Search the data for the word "Kläranlage" and copy every line where it occurs.

[MATERIAL SUPPLIED]:
════════════════

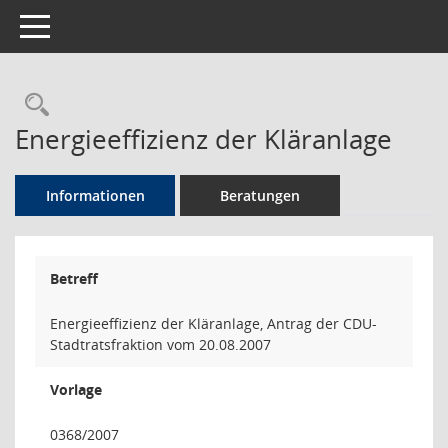
Toggle navigation
Rechercheauswahl
Energieeffizienz der Kläranlage
Informationen
Beratungen
Betreff
Energieeffizienz der Kläranlage, Antrag der CDU-
Stadtratsfraktion vom 20.08.2007
Vorlage
0368/2007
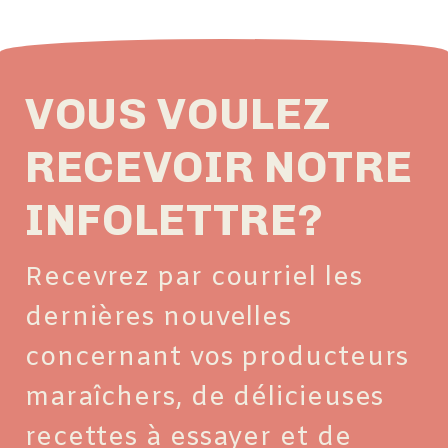
VOUS VOULEZ
RECEVOIR NOTRE
INFOLETTRE?
Recevrez par courriel les
dernières nouvelles
concernant vos producteurs
maraîchers, de délicieuses
recettes à essayer et de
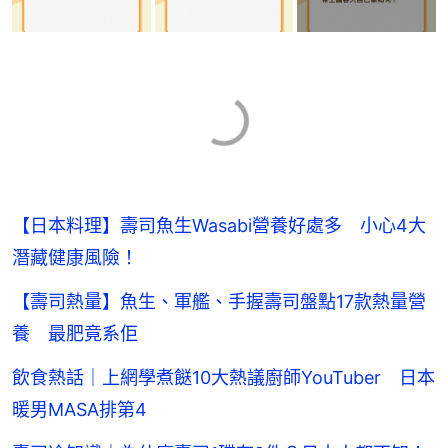
【日本料理】壽司魚生Wasabi營養好處多 小心4大
潛藏健康風險！
【壽司熱量】魚生、軍艦、手握壽司盤點17款熱量營
養 最肥竟系佢
飲食熱話｜上網學煮餸10大熱議廚師YouTuber 日本
暖男MASA排第4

════════════════

[ANSWER BOX]:
Energieeffizienz der Kläranlage
Energieeffizienz der Kläranlage, Antrag der CDU-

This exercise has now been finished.